Task instructions.
Working through the lines below, return each one that holds "element".

Data listing.
----

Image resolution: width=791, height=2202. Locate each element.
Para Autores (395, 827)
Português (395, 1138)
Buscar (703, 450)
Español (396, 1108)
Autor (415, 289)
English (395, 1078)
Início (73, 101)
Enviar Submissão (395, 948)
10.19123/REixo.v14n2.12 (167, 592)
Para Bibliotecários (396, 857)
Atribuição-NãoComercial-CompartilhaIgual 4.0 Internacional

----

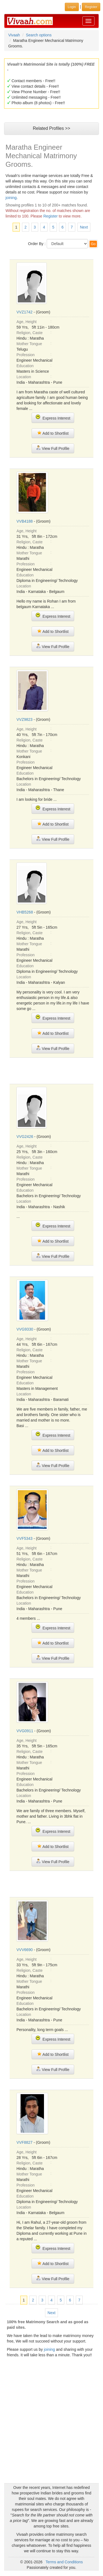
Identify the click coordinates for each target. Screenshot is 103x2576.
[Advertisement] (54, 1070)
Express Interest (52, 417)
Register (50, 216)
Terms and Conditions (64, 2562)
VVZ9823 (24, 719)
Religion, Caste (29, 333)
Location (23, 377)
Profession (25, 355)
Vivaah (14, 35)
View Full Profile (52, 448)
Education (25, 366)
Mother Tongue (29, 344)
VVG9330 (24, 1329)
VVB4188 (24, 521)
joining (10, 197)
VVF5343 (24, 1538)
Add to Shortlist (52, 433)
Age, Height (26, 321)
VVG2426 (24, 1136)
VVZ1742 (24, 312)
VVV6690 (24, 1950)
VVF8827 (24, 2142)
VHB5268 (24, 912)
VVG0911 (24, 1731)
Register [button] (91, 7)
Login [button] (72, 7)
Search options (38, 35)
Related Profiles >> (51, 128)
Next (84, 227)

----

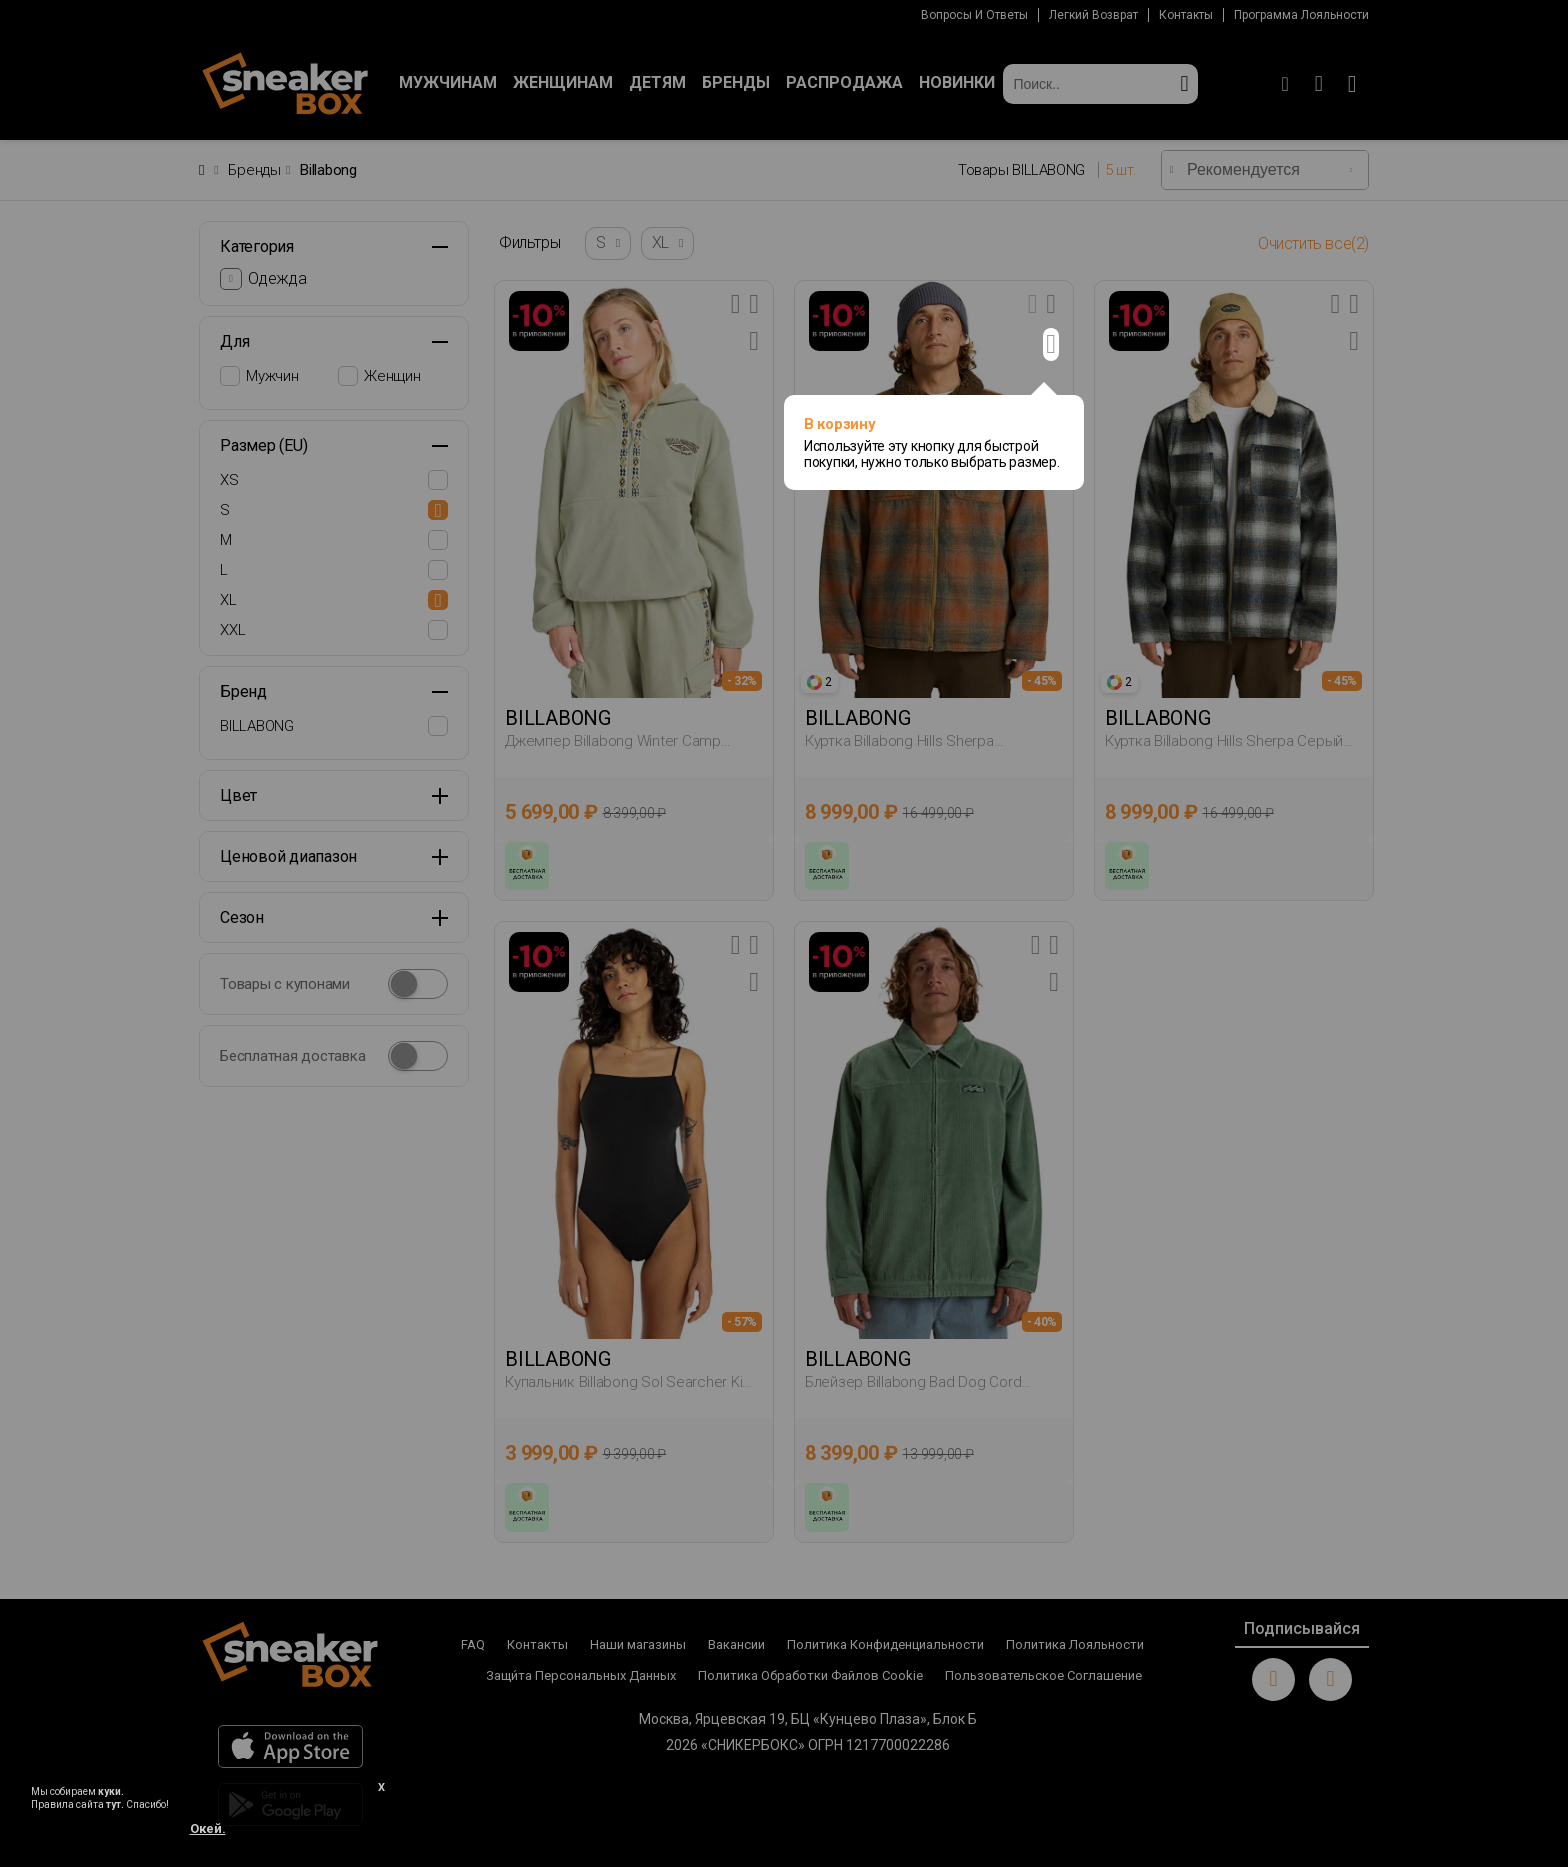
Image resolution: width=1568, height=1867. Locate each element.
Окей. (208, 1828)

----

Response to the exercise.
Image resolution: width=791, height=2202. Locate each element.
Image resolution: width=1568, height=1867. Locate each element.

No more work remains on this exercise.